Releasing Expectations So You Can Flow Instead of Struggle

release expectationsExpectations. We all have them, for ourselves and for others. Mostly, they lead to frustration, disappointment, anger and miscommunication.

When you are thinking about starting a family (or you are just dreaming of it for some time in your future), these expectations can be painful.

You have expectations about what needs to be in place, how long it will take you to get pregnant, what pregnancy, childbirth, and motherhood will look like for you.

At each point on this journey, there are numerous opportunities for not meeting these expectations, these high ideals that you have come to believe must be true.

What if you could flip this? What if you could shift your expectations so you are open and receiving instead of closed off and fighting?

Shifting expectations continues to come up in my life, so I know that it is a lesson I have not yet fully learned. As I have been hit on the head with this lesson a lot this week, I realized something – it’s not about my expectations of others but of myself.

As I have worked on shifting my expectations, this has meant accepting that I need support to make my dreams, passions, and desires flourish. I reached out for this support, invested in myself, and I can feel the shift.
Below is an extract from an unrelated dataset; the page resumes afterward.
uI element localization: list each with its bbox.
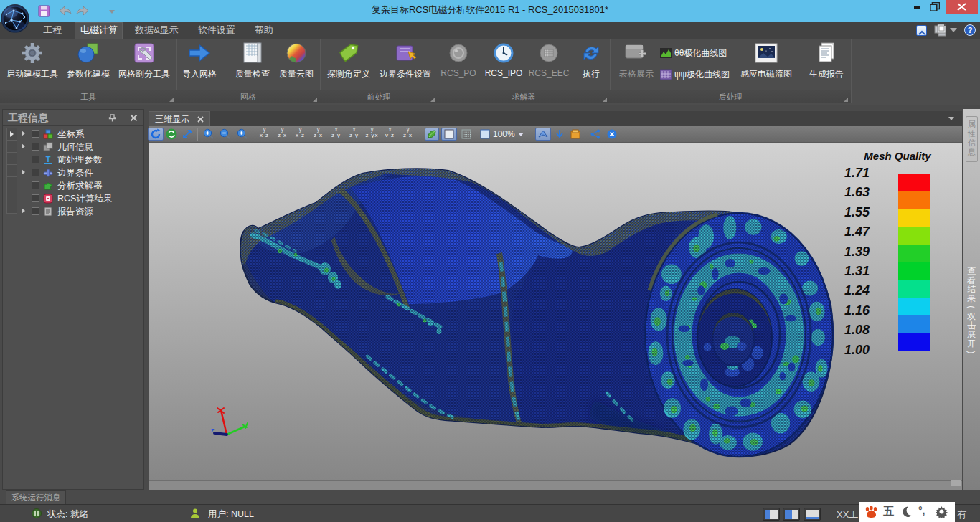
svg-text:T: T [46, 155, 51, 163]
svg-text:z: z [211, 427, 215, 434]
It has taken some of the pressure off of me and helped me create space to put my focus to where it needs to be. I am able to focus on what flows naturally, while getting support with the pieces that feel more difficult and tend to cause a lot of frustration and stress. This is invaluable!
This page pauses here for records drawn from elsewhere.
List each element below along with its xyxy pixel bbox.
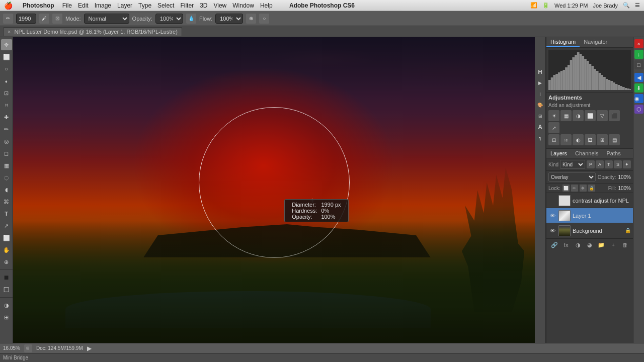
screen-mode[interactable]: ⊞	[1, 312, 12, 323]
brush-tool[interactable]: ✏	[1, 124, 12, 135]
shape-tool[interactable]: ⬜	[1, 232, 12, 243]
tab-paths[interactable]: Paths	[603, 149, 625, 158]
apple-menu[interactable]: 🍎	[4, 2, 13, 10]
hsl-adj[interactable]: ⬛	[609, 110, 620, 121]
adjustment-filter-icon[interactable]: A	[596, 160, 604, 168]
tab-close-icon[interactable]: ×	[8, 29, 11, 35]
text-tool[interactable]: T	[1, 208, 12, 219]
eyedropper-tool[interactable]: ⌗	[1, 100, 12, 111]
purple-icon-btn[interactable]: ⬡	[634, 105, 643, 114]
search-icon[interactable]: 🔍	[623, 2, 630, 9]
filter-type-select[interactable]: Kind	[560, 160, 585, 169]
colorlookup-adj[interactable]: 🖼	[585, 134, 596, 145]
tab-channels[interactable]: Channels	[571, 149, 602, 158]
tab-layers[interactable]: Layers	[546, 149, 571, 158]
smart-filter-icon[interactable]: ✦	[623, 160, 631, 168]
blur-tool[interactable]: ◌	[1, 172, 12, 183]
channelmixer-adj[interactable]: ◐	[573, 134, 584, 145]
video-icon-btn[interactable]: □	[634, 60, 643, 69]
menu-3d[interactable]: 3D	[200, 2, 207, 9]
blue-icon-btn[interactable]: ◀	[634, 73, 643, 82]
foreground-color[interactable]: ■	[1, 272, 12, 283]
layer-visibility-contrast[interactable]: 👁	[548, 197, 556, 205]
paragraph-btn[interactable]: ¶	[536, 134, 545, 143]
mini-bridge-bar[interactable]: Mini Bridge	[0, 353, 644, 362]
brush-size-input[interactable]: 1990	[16, 14, 36, 24]
fit-icon[interactable]: ⊞	[24, 344, 32, 352]
healing-tool[interactable]: ✚	[1, 112, 12, 123]
mode-select[interactable]: Normal	[84, 14, 129, 24]
color-btn[interactable]: 🎨	[536, 101, 545, 110]
toggle-icon[interactable]: ⊡	[52, 14, 62, 24]
grid-btn[interactable]: ⊞	[536, 112, 545, 121]
levels-adj[interactable]: ▦	[560, 110, 572, 121]
layer-item-contrast[interactable]: 👁 contrast adjust for NPL	[546, 193, 633, 208]
gradient-tool[interactable]: ▦	[1, 160, 12, 171]
marquee-tool[interactable]: ⬜	[1, 51, 12, 62]
photofilter-adj[interactable]: ≋	[560, 134, 572, 145]
shape-filter-icon[interactable]: S	[614, 160, 622, 168]
posterize-adj[interactable]: ▤	[609, 134, 620, 145]
menu-select[interactable]: Select	[157, 2, 174, 9]
tab-navigator[interactable]: Navigator	[580, 37, 611, 47]
brush-preset-icon[interactable]: 🖌	[39, 14, 49, 24]
move-tool[interactable]: ✥	[1, 39, 12, 50]
pixel-filter-icon[interactable]: P	[587, 160, 595, 168]
layer-visibility-background[interactable]: 👁	[548, 227, 556, 235]
brightness-adj[interactable]: ☀	[548, 110, 559, 121]
at-btn[interactable]: A	[536, 123, 545, 132]
menu-layer[interactable]: Layer	[117, 2, 132, 9]
colorbalance-adj[interactable]: ↗	[548, 122, 559, 133]
menu-type[interactable]: Type	[138, 2, 151, 9]
layer-item-background[interactable]: 👁 Background 🔒	[546, 223, 633, 238]
layer-style-icon[interactable]: fx	[561, 240, 571, 249]
menu-image[interactable]: Image	[95, 2, 111, 9]
playback-btn[interactable]: ▶	[536, 78, 545, 87]
quick-mask[interactable]: ◑	[1, 300, 12, 311]
magic-wand-tool[interactable]: ⬧	[1, 75, 12, 86]
play-icon[interactable]: ▶	[87, 345, 92, 352]
lasso-tool[interactable]: ○	[1, 63, 12, 74]
lock-move-icon[interactable]: ✥	[580, 185, 587, 192]
lock-all-icon[interactable]: 🔒	[588, 185, 595, 192]
type-filter-icon[interactable]: T	[605, 160, 613, 168]
lock-position-icon[interactable]: ✏	[571, 185, 578, 192]
layer-mask-icon[interactable]: ◑	[574, 240, 583, 249]
green-icon-btn2[interactable]: ⬇	[634, 83, 643, 93]
canvas-area[interactable]: + Diameter: 1990 px Hardness: 0% Opacity…	[13, 37, 535, 343]
red-icon-btn[interactable]: ×	[634, 39, 643, 48]
invert-adj[interactable]: ⊞	[597, 134, 608, 145]
menu-edit[interactable]: Edit	[78, 2, 89, 9]
green-icon-btn[interactable]: ↓	[634, 50, 643, 59]
group-layer-icon[interactable]: 📁	[597, 240, 606, 249]
new-layer-icon[interactable]: +	[609, 240, 618, 249]
file-tab[interactable]: × NPL Luster Demo file.psd @ 16.1% (Laye…	[3, 27, 182, 36]
flow-select[interactable]: 100%	[215, 14, 243, 24]
zoom-tool[interactable]: ⊕	[1, 256, 12, 267]
bw-adj[interactable]: ⊡	[548, 134, 559, 145]
menu-icon[interactable]: ☰	[635, 2, 640, 9]
stylus-icon[interactable]: ⊕	[246, 14, 256, 24]
dodge-tool[interactable]: ◖	[1, 184, 12, 195]
menu-view[interactable]: View	[213, 2, 226, 9]
background-color[interactable]: □	[1, 284, 12, 295]
opacity-select[interactable]: 100%	[155, 14, 183, 24]
info-btn[interactable]: i	[536, 89, 545, 99]
crop-tool[interactable]: ⊡	[1, 87, 12, 99]
menu-window[interactable]: Window	[232, 2, 254, 9]
clone-tool[interactable]: ◎	[1, 136, 12, 147]
clone-source-icon[interactable]: ○	[259, 14, 269, 24]
tab-histogram[interactable]: Histogram	[546, 37, 580, 47]
blue-circle-btn[interactable]: ◉	[634, 94, 643, 103]
menu-help[interactable]: Help	[260, 2, 273, 9]
path-tool[interactable]: ↗	[1, 220, 12, 231]
histogram-strip-btn[interactable]: H	[536, 67, 545, 76]
lock-pixels-icon[interactable]: ⬜	[562, 185, 570, 192]
exposure-adj[interactable]: ⬜	[585, 110, 596, 121]
eraser-tool[interactable]: ◻	[1, 148, 12, 159]
hand-tool[interactable]: ✋	[1, 244, 12, 255]
layer-visibility-layer1[interactable]: 👁	[548, 212, 556, 220]
airbrush-icon[interactable]: 💧	[186, 14, 196, 24]
blend-mode-select[interactable]: Overlay	[548, 172, 596, 182]
menu-filter[interactable]: Filter	[180, 2, 194, 9]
Are you ready? Release those expectations so you can flourish and grow.

Peace, Love, and Wellness,

clear signature

2 thoughts on “Releasing Expectations So You Can Flow Instead of Struggle

  1. Heather DeGeorge

    This is so crazy hard, too. Not just with starting a family, but with being done having kids or with where we want to be in life. I constantly have to ground myself and get back to the present moment to keep from overwhelming myself with stress.

  2. Melissa Brown, MD

    I had a favorite quote in high school that went something like this, “Hope but never expect.” I now believe that quote reflects scarcity thinking, though. A subsequent mentor has often challenged me with the following question when I say I don’t want to get my hopes up: “What good are low hopes? Why not have high hopes and dream big?”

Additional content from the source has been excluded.